Her vision swam, black spots dancing at the edges as her body screamed for rest, for recovery, for time she didn't have. Elena tried to push herself back up, but her arms trembled and gave out, leaving her kneeling on the destroyed floor, helpless and broken while somewhere out in the darkness, Ryan was fighting for his life.

Or perhaps not even fighting anymore.

Alisha struggled as she joined Elena to help her.

Jason looked down at her with something that might have been pity in a different context, but in his transformed state read only as contempt. "You can't save him, Elena. None of you can. It's already over."

The words fell like hammer blows, final and absolute, crushing what little hope remained in the smoke-filled ruins of their home.

Then, cutting through the oppressive silence like a knife through fabric, something rang out from beyond the house.

At first, it was distant—a strident, piercing sound that seemed to come from nowhere and everywhere simultaneously. The noise was harsh and mechanical, utterly unlike any natural sound, carrying an artificial quality that immediately set it apart from the infected's groans or even Jason's alien screams.

But as the sound propagated outward, spreading across Jackson Township like ripples across a pond, it became clearer. Louder. More defined. The initial single tone multiplied, overlapping with itself as similar sounds erupted from multiple locations across the town—north, south, east, west, creating a discordant symphony of synthetic wailing that filled the night air.

"What?" Jason's expression shifted from smug satisfaction to confusion, then rapidly escalated to something approaching genuine shock. His head whipped around, trying to locate the source of the sounds that were now assaulting his enhanced hearing from every direction. "What is this?"

The artificial screams—because that's what they were, Elena realized through her exhausted haze—resembled Jason's sonic attacks but were distinctly different. They lacked the bone-deep wrongness of the Screamer's natural cry, the biological component that triggered primal terror in the human brain. These were technological approximations, recordings or synthesized versions that mimicked the frequency and amplitude without carrying the same visceral horror.

But they were loud. Impossibly loud. The sounds rang everywhere throughout the city, echoing off buildings and bouncing through empty streets, creating a cacophony that would be audible for miles in every direction.

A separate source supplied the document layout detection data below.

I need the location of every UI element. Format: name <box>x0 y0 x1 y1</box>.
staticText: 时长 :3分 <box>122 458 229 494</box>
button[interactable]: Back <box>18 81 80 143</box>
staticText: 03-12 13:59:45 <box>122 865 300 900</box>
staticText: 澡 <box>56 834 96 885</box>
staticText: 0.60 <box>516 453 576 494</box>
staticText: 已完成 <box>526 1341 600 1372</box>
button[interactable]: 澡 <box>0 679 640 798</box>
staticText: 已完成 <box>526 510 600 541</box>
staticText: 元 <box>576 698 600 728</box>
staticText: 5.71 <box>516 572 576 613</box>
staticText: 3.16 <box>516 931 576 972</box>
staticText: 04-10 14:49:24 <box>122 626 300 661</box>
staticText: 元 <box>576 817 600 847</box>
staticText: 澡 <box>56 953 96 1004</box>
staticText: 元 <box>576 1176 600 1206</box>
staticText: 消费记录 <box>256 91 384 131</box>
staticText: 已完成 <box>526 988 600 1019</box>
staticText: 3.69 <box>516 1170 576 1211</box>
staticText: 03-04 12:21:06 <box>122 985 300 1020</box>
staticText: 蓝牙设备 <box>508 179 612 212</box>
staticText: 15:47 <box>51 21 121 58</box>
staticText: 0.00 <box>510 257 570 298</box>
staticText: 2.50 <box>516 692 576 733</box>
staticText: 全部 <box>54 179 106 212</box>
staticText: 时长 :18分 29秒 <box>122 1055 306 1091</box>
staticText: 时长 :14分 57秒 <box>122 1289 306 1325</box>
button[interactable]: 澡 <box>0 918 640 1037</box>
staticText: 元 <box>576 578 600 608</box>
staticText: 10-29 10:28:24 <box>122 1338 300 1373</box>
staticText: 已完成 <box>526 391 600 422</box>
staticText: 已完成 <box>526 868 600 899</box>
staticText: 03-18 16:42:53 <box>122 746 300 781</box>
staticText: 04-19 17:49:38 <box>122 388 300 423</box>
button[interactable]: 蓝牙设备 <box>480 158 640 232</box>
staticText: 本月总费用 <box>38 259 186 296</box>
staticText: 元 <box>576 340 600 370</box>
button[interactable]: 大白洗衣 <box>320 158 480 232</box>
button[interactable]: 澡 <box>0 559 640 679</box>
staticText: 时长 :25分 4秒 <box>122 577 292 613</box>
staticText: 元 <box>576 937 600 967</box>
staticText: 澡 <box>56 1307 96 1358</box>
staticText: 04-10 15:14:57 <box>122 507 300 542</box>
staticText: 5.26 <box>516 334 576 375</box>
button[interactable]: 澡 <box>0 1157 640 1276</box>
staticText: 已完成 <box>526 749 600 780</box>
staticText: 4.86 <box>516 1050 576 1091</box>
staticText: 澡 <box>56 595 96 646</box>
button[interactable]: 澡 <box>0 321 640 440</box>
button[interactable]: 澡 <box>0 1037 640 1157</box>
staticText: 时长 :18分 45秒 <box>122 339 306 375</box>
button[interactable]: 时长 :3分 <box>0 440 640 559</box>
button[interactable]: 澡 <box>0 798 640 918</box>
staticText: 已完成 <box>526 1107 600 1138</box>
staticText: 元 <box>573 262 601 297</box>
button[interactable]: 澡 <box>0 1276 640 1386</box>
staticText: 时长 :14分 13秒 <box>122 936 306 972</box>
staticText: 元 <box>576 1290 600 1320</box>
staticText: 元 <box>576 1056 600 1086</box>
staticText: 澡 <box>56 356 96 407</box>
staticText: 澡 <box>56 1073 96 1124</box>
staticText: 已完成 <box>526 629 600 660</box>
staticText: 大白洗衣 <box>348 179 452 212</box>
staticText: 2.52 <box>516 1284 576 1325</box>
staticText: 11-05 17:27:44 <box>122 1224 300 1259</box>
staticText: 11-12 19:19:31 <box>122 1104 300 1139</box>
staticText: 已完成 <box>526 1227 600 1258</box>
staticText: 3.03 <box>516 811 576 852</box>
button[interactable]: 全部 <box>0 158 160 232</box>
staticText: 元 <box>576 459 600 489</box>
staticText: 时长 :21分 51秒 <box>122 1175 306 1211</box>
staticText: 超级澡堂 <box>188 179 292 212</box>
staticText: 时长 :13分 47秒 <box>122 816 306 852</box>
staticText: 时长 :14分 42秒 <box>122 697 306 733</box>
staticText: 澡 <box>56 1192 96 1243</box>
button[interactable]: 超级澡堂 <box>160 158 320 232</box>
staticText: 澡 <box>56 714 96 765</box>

Christopher's face, which had been twisted in pain and grief just moments before, suddenly split into a wide, genuine grin. He laughed—actually laughed—despite the agony still reverberating through his skull from Jason's earlier attack. The sound started as a chuckle but quickly built into full-throated laughter that was equal parts relief and vindictive satisfaction.

"Haha!" Christopher's laugh carried across the ruined house, breaking through the shock that had paralyzed everyone else. "Looks like Ryan will always be ahead of you—be it in love or intelligence, you dumbass!"

Jason's head snapped toward Christopher, confusion giving way to anger in his alien eyes.

In that moment of distraction, while Jason's attention was divided between the mysterious sounds and Christopher's mocking laughter, Christopher moved. His body was already in motion before conscious thought could catch up, fueled by grief for Jasmine, rage at Jason's betrayal, and the desperate need to do something—anything—to fight back against the nightmare their friend had become.

The crowbar in Christopher's hands whistled through the air in a vicious arc, driven by every ounce of strength his exhausted muscles could muster. The metal connected with Jason's temple with a sickening CRACK that echoed through the house like a gunshot.

Jason's head snapped violently to the side from the impact, his entire body following the momentum of the blow. Blood—shockingly red and normal-looking despite everything else about him that had become alien—sprayed from the gash that opened along his scalp, spattering across the burned floorboards in a dramatic arc.

Everyone watching fell into shocked silence, frozen by what they'd just witnessed.